How Home Depot and Lowe’s Are Winning in the Omni-Channel While Others Are Losing

March 27, 2017 by Paul Ausick

The old hope of omni-channel sales acting as a boost to retail has come and gone. Most retail outlets have been Amazon-ed into lower and lower margins. Still, the omni-channel impact may be working on the home improvement sector. According to Credit Suisse, omni-channel is working well for the likes of Home Depot Inc. (NYSE: HD) and Lowe’s Companies Inc. (NYSE: LOW).

The firm recently downgraded the retail and consumer durables and apparel segment from Overweight to Market Weight, but Home Depot and Lowe’s are both rated as Outperform at Credit Suisse.

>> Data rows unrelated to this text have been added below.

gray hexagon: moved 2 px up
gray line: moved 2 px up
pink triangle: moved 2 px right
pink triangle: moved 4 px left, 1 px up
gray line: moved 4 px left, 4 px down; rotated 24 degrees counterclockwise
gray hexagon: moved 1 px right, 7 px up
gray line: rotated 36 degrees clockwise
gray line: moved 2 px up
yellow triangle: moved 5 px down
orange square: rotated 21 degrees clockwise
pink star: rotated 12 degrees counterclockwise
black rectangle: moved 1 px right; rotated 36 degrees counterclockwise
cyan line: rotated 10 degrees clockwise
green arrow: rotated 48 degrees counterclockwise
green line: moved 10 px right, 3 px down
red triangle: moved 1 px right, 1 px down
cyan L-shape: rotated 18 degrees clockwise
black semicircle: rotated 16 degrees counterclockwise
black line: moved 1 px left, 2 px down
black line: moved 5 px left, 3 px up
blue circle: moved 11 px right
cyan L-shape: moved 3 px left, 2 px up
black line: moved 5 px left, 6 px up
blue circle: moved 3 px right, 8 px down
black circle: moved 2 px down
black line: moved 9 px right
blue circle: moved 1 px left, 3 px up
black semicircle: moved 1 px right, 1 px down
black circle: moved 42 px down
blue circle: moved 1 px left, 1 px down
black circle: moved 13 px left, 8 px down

Credit Suisse’s Seth Sigman showed how the omni-channel is contributing to growth at the two home improvement giants. He and his team said:

[W]e believe this analysis supports what could be a structurally higher valuation given the “omni-channel” position. As the market considers where retail stocks are in the disruption scale, we continue to believe HD and LOW are well positioned in their core store channel given the unique service and everyday low price proposition, while this analysis also confirms they are participating in the broader changes in consumer shopping behavior. Specifically, they have invested in and are growing their e-commerce, with a growing percent tied to the store and incremental to the base business, and have new growth opportunities (including gaining more share of the Pro) as a result of these efforts.

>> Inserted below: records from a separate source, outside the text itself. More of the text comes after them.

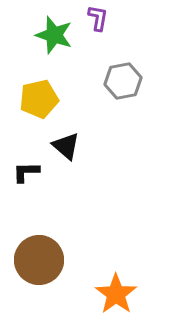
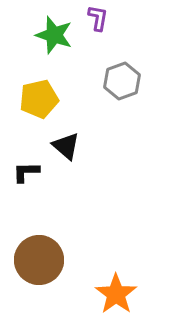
gray hexagon: moved 1 px left; rotated 9 degrees counterclockwise
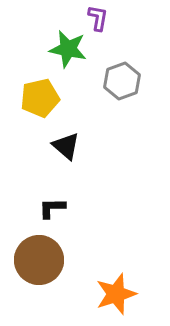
green star: moved 14 px right, 14 px down; rotated 6 degrees counterclockwise
yellow pentagon: moved 1 px right, 1 px up
black L-shape: moved 26 px right, 36 px down
orange star: rotated 18 degrees clockwise
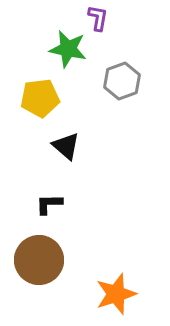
yellow pentagon: rotated 6 degrees clockwise
black L-shape: moved 3 px left, 4 px up
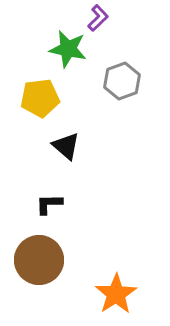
purple L-shape: rotated 36 degrees clockwise
orange star: rotated 15 degrees counterclockwise
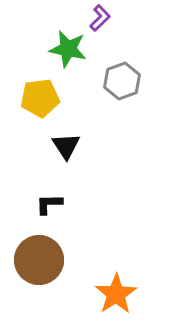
purple L-shape: moved 2 px right
black triangle: rotated 16 degrees clockwise
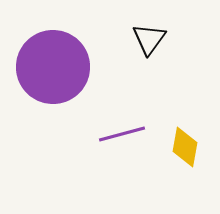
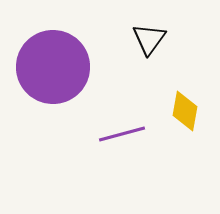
yellow diamond: moved 36 px up
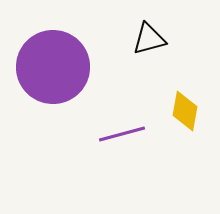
black triangle: rotated 39 degrees clockwise
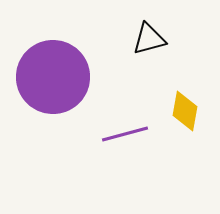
purple circle: moved 10 px down
purple line: moved 3 px right
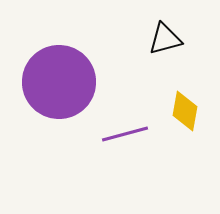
black triangle: moved 16 px right
purple circle: moved 6 px right, 5 px down
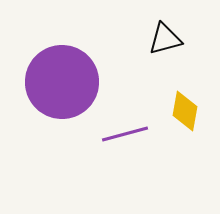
purple circle: moved 3 px right
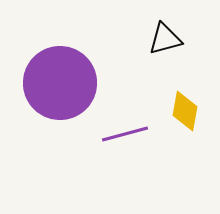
purple circle: moved 2 px left, 1 px down
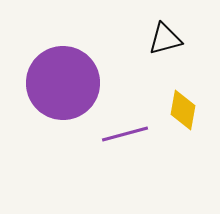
purple circle: moved 3 px right
yellow diamond: moved 2 px left, 1 px up
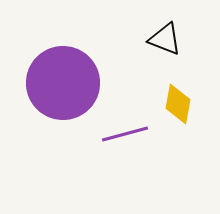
black triangle: rotated 36 degrees clockwise
yellow diamond: moved 5 px left, 6 px up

Credit Suisse is particularly impressed with the way Home Depot and Lowe’s are leveraging their core assets — brick-and-mortar stores — to grow same-store sales with the use of omni-channel strategies. The analysts drew a handful of key conclusions:

  • E-commerce growth is a key contributor to comps, and it has been more incremental relative to other retail categories.
  • The fastest growing parts of omni-channel are actually tied to the store.
  • There are incremental growth opportunities from improved delivery options, also leveraging the store.
  • “Omni-channel” penetration higher than it seems; 15-20% of HD sales involve multiple touch points in the transaction, and HD is well positioned as consumers push that penetration higher.
  • These companies have already been investing for some time.

Sigman and his team also noted other differentiators for the home improvement giants:

A growing service business, private label, and proprietary credit card programs: (i) Services accounts for 4% of HD sales, and 8% of LOW. This includes a variety of installation, home maintenance and professional service programs, and includes material and labor. While Amazon is also offering some contractor programs, the offering here is unique when combined with other aspects of the model. (ii) Proprietary credit card accounts for 23% of HD sales, with 13 million members, which equates to an average spend of  $1,674 (vs. DIY average spend at HD of $330 and Pro average spend of $6,500). For LOW, this accounts for 28% of sales. (iii) Private label is ~20% for both companies.

Home Depot shares traded down about 0.5% in the noon hour Monday, at $146.97 in a 52-week range of $119.20 to $150.15. The 12-month consensus price target on the stock is $156.10.

Lowe’s traded down 0.3% to $81.96, in a 52-week range of $64.87 to $84.00. The 12-month price target is $86.50.